Subquadratic-time algorithm for the diameter and all eccentricities on median graphs

TL;DR

This paper introduces the first combinatorial subquadratic algorithm to compute all eccentricities in median graphs, leveraging their structural properties to surpass previous quadratic time barriers.

Contribution

It presents a novel subquadratic algorithm for exact eccentricity computation in median graphs, extending previous results limited to bounded dimension cases.

Findings

Algorithm runs in O(n^{1.6408} log^{O(1)} n) time.

Enumerates all eccentricities in simplex graphs with quasilinear time.

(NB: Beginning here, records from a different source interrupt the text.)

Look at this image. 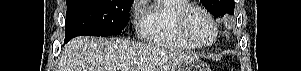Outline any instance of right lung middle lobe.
<instances>
[{
	"label": "right lung middle lobe",
	"mask_w": 301,
	"mask_h": 71,
	"mask_svg": "<svg viewBox=\"0 0 301 71\" xmlns=\"http://www.w3.org/2000/svg\"><path fill=\"white\" fill-rule=\"evenodd\" d=\"M133 0H66L65 41L80 35L121 34Z\"/></svg>",
	"instance_id": "right-lung-middle-lobe-1"
}]
</instances>
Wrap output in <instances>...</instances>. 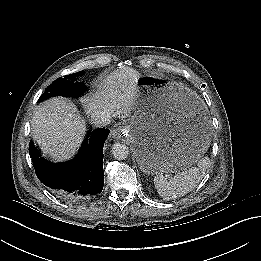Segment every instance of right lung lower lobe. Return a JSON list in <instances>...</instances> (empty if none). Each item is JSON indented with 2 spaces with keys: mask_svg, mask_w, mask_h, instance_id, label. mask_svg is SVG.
<instances>
[{
  "mask_svg": "<svg viewBox=\"0 0 261 261\" xmlns=\"http://www.w3.org/2000/svg\"><path fill=\"white\" fill-rule=\"evenodd\" d=\"M108 134L109 130L104 128L88 132L78 154L64 163L45 160L31 143L29 153L38 179L69 201L84 200L100 193L104 184L103 144Z\"/></svg>",
  "mask_w": 261,
  "mask_h": 261,
  "instance_id": "right-lung-lower-lobe-1",
  "label": "right lung lower lobe"
}]
</instances>
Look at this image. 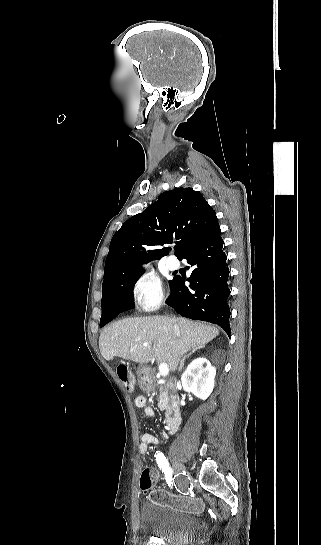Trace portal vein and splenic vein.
Returning a JSON list of instances; mask_svg holds the SVG:
<instances>
[{
	"mask_svg": "<svg viewBox=\"0 0 321 545\" xmlns=\"http://www.w3.org/2000/svg\"><path fill=\"white\" fill-rule=\"evenodd\" d=\"M147 345L148 343H144L143 347H147ZM159 373L162 375V377H166V375H168L169 369L166 363H161V365H159Z\"/></svg>",
	"mask_w": 321,
	"mask_h": 545,
	"instance_id": "18ae733b",
	"label": "portal vein and splenic vein"
}]
</instances>
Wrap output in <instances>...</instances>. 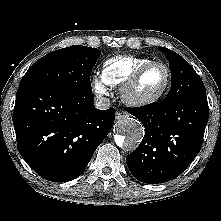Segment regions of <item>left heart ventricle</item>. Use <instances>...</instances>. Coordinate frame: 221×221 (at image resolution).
<instances>
[{"mask_svg": "<svg viewBox=\"0 0 221 221\" xmlns=\"http://www.w3.org/2000/svg\"><path fill=\"white\" fill-rule=\"evenodd\" d=\"M165 80V69L162 66H154L142 76L135 91L140 96L153 94L164 85Z\"/></svg>", "mask_w": 221, "mask_h": 221, "instance_id": "left-heart-ventricle-1", "label": "left heart ventricle"}]
</instances>
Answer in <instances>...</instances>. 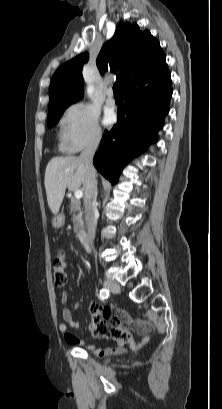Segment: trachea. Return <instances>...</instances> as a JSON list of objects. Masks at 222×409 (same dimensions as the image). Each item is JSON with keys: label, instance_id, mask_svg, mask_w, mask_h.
<instances>
[{"label": "trachea", "instance_id": "obj_1", "mask_svg": "<svg viewBox=\"0 0 222 409\" xmlns=\"http://www.w3.org/2000/svg\"><path fill=\"white\" fill-rule=\"evenodd\" d=\"M113 92H114V95H120L119 87H118V84H117V83H115V84L113 85Z\"/></svg>", "mask_w": 222, "mask_h": 409}]
</instances>
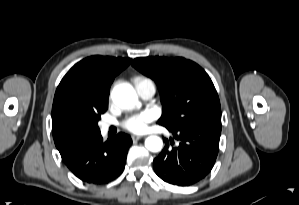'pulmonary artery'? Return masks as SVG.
Instances as JSON below:
<instances>
[{
	"label": "pulmonary artery",
	"mask_w": 299,
	"mask_h": 205,
	"mask_svg": "<svg viewBox=\"0 0 299 205\" xmlns=\"http://www.w3.org/2000/svg\"><path fill=\"white\" fill-rule=\"evenodd\" d=\"M136 90L140 97L143 99H150L154 96L156 92L155 84L152 80L147 78H142L139 80L135 79ZM104 130H107L109 127L108 123L102 125Z\"/></svg>",
	"instance_id": "obj_1"
}]
</instances>
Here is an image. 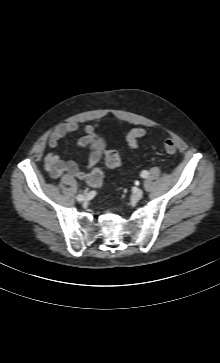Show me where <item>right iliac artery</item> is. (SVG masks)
I'll return each instance as SVG.
<instances>
[{
    "mask_svg": "<svg viewBox=\"0 0 220 363\" xmlns=\"http://www.w3.org/2000/svg\"><path fill=\"white\" fill-rule=\"evenodd\" d=\"M83 199H84L83 195H78V196H77V200H78V201H82Z\"/></svg>",
    "mask_w": 220,
    "mask_h": 363,
    "instance_id": "82829eb1",
    "label": "right iliac artery"
}]
</instances>
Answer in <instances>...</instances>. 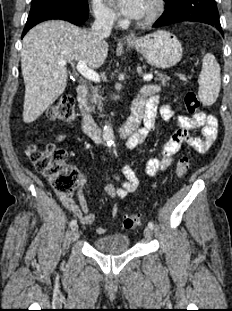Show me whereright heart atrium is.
<instances>
[{"label":"right heart atrium","instance_id":"1","mask_svg":"<svg viewBox=\"0 0 232 311\" xmlns=\"http://www.w3.org/2000/svg\"><path fill=\"white\" fill-rule=\"evenodd\" d=\"M92 9L95 19L104 25H114L117 21V14L102 0H92Z\"/></svg>","mask_w":232,"mask_h":311}]
</instances>
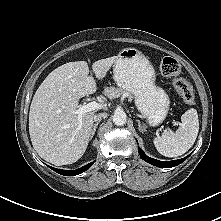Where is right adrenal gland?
I'll list each match as a JSON object with an SVG mask.
<instances>
[{
  "label": "right adrenal gland",
  "instance_id": "obj_1",
  "mask_svg": "<svg viewBox=\"0 0 221 221\" xmlns=\"http://www.w3.org/2000/svg\"><path fill=\"white\" fill-rule=\"evenodd\" d=\"M100 121L96 122L94 125H93V128H92V132H91V135H90V140L93 138V136L95 135V132H96V129L99 125Z\"/></svg>",
  "mask_w": 221,
  "mask_h": 221
}]
</instances>
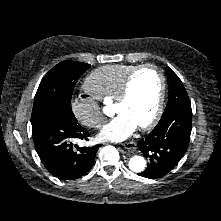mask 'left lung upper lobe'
I'll list each match as a JSON object with an SVG mask.
<instances>
[{
    "label": "left lung upper lobe",
    "mask_w": 221,
    "mask_h": 221,
    "mask_svg": "<svg viewBox=\"0 0 221 221\" xmlns=\"http://www.w3.org/2000/svg\"><path fill=\"white\" fill-rule=\"evenodd\" d=\"M166 72L169 84V100L163 115L175 109H191L188 94L179 77L169 67H166Z\"/></svg>",
    "instance_id": "left-lung-upper-lobe-1"
}]
</instances>
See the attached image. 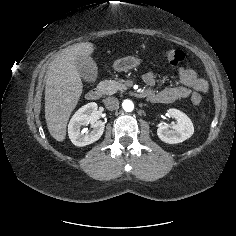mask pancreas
Here are the masks:
<instances>
[{"label":"pancreas","instance_id":"cf45deb5","mask_svg":"<svg viewBox=\"0 0 236 236\" xmlns=\"http://www.w3.org/2000/svg\"><path fill=\"white\" fill-rule=\"evenodd\" d=\"M103 85L105 87L104 94L106 95H112L118 91L123 92L127 89V86L125 84L115 80H105L103 81Z\"/></svg>","mask_w":236,"mask_h":236}]
</instances>
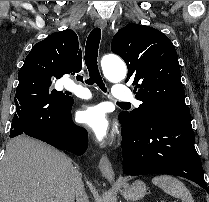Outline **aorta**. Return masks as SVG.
Masks as SVG:
<instances>
[{
	"mask_svg": "<svg viewBox=\"0 0 209 202\" xmlns=\"http://www.w3.org/2000/svg\"><path fill=\"white\" fill-rule=\"evenodd\" d=\"M101 65L105 77L110 81L120 82L125 79L127 68L120 58L113 55L104 56Z\"/></svg>",
	"mask_w": 209,
	"mask_h": 202,
	"instance_id": "aorta-1",
	"label": "aorta"
}]
</instances>
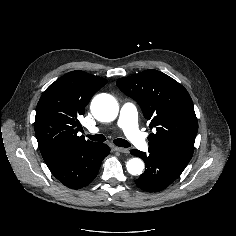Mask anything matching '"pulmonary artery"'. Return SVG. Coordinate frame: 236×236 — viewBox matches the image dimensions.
<instances>
[{"instance_id": "e3ab8cb5", "label": "pulmonary artery", "mask_w": 236, "mask_h": 236, "mask_svg": "<svg viewBox=\"0 0 236 236\" xmlns=\"http://www.w3.org/2000/svg\"><path fill=\"white\" fill-rule=\"evenodd\" d=\"M118 126L124 131L132 144L142 151L148 150L145 135L139 130L137 123V109L132 103H125L120 110ZM91 133L99 132L96 127L89 129Z\"/></svg>"}]
</instances>
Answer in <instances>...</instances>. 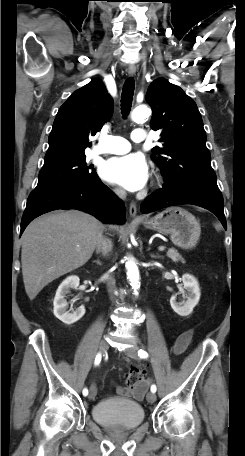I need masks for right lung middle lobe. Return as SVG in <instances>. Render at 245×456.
Segmentation results:
<instances>
[{
  "mask_svg": "<svg viewBox=\"0 0 245 456\" xmlns=\"http://www.w3.org/2000/svg\"><path fill=\"white\" fill-rule=\"evenodd\" d=\"M86 156L63 161L50 166L42 167L35 189H45L70 183L87 182L97 178L92 167L87 166Z\"/></svg>",
  "mask_w": 245,
  "mask_h": 456,
  "instance_id": "right-lung-middle-lobe-1",
  "label": "right lung middle lobe"
}]
</instances>
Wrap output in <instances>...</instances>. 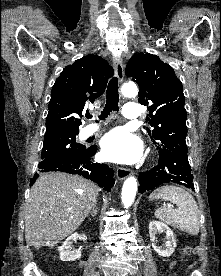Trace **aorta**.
<instances>
[{
  "label": "aorta",
  "instance_id": "1",
  "mask_svg": "<svg viewBox=\"0 0 221 276\" xmlns=\"http://www.w3.org/2000/svg\"><path fill=\"white\" fill-rule=\"evenodd\" d=\"M121 91L125 97H135L138 94V88L134 83H125ZM136 192L137 180L130 176L125 180L121 194V200L125 208H129L133 204Z\"/></svg>",
  "mask_w": 221,
  "mask_h": 276
}]
</instances>
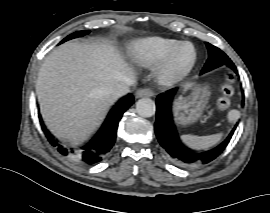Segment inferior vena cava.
Masks as SVG:
<instances>
[{"mask_svg":"<svg viewBox=\"0 0 270 213\" xmlns=\"http://www.w3.org/2000/svg\"><path fill=\"white\" fill-rule=\"evenodd\" d=\"M135 84V79L131 77L124 78L123 82L115 85L111 90V95L115 98L123 96L130 91V87Z\"/></svg>","mask_w":270,"mask_h":213,"instance_id":"inferior-vena-cava-1","label":"inferior vena cava"}]
</instances>
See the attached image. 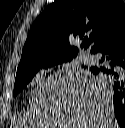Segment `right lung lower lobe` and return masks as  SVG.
<instances>
[{"label": "right lung lower lobe", "mask_w": 125, "mask_h": 128, "mask_svg": "<svg viewBox=\"0 0 125 128\" xmlns=\"http://www.w3.org/2000/svg\"><path fill=\"white\" fill-rule=\"evenodd\" d=\"M91 53L101 55V65L92 66L89 71L106 76V85L113 95L115 117L119 126L125 128V27L96 46Z\"/></svg>", "instance_id": "98d812e1"}]
</instances>
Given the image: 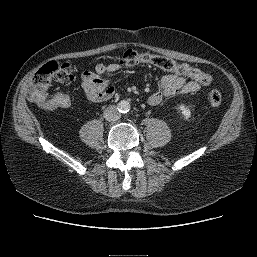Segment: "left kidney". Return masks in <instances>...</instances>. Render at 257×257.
<instances>
[{"label":"left kidney","mask_w":257,"mask_h":257,"mask_svg":"<svg viewBox=\"0 0 257 257\" xmlns=\"http://www.w3.org/2000/svg\"><path fill=\"white\" fill-rule=\"evenodd\" d=\"M178 109L181 111V114L184 118L188 119L191 117V111L187 107H185L183 104L178 106Z\"/></svg>","instance_id":"left-kidney-1"}]
</instances>
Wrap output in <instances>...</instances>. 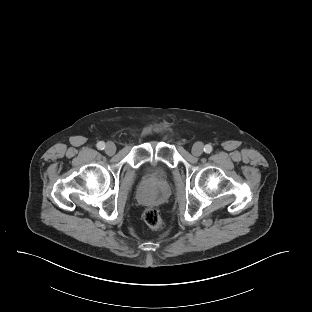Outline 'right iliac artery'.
Wrapping results in <instances>:
<instances>
[{"label":"right iliac artery","mask_w":312,"mask_h":312,"mask_svg":"<svg viewBox=\"0 0 312 312\" xmlns=\"http://www.w3.org/2000/svg\"><path fill=\"white\" fill-rule=\"evenodd\" d=\"M97 148H98L99 150H103V149L105 148V143L102 142V141L98 142V143H97Z\"/></svg>","instance_id":"obj_1"}]
</instances>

Provides an efficient method to compute reach centralities in median graphs.

Abstract

On sparse graphs, Roditty and Williams [2013] proved that no $O(n^{2-\varepsilon})$-time algorithm achieves an approximation factor smaller than $\frac{3}{2}$ for the diameter problem unless SETH fails. In this article, we solve an open question formulated in the literature: can we use the structural properties of median graphs to break this global quadratic barrier? We propose the first combinatiorial algorithm computing exactly all eccentricities of a median graph in truly subquadratic time. Median graphs constitute the family of graphs which is the most studied in metric graph theory because their structure represents many other discrete and geometric concepts, such as CAT(0) cube complexes. Our result generalizes a recent one, stating that there is a linear-time algorithm for all eccentricities in median graphs with bounded dimension $d$, i.e. the dimension of the largest induced hypercube. This prerequisite on $d$ is not necessarily anymore to determine all eccentricities in subquadratic time. The execution time of our algorithm is $O(n^{1.6408}\log^{O(1)} n)$. We provide also some satellite outcomes related to this general result. In particular, restricted to simplex graphs, this algorithm enumerates all eccentricities with a quasilinear running time. Moreover, an algorithm is proposed to compute exactly all reach centralities in time $O(2^{3d}n\log^{O(1)}n)$.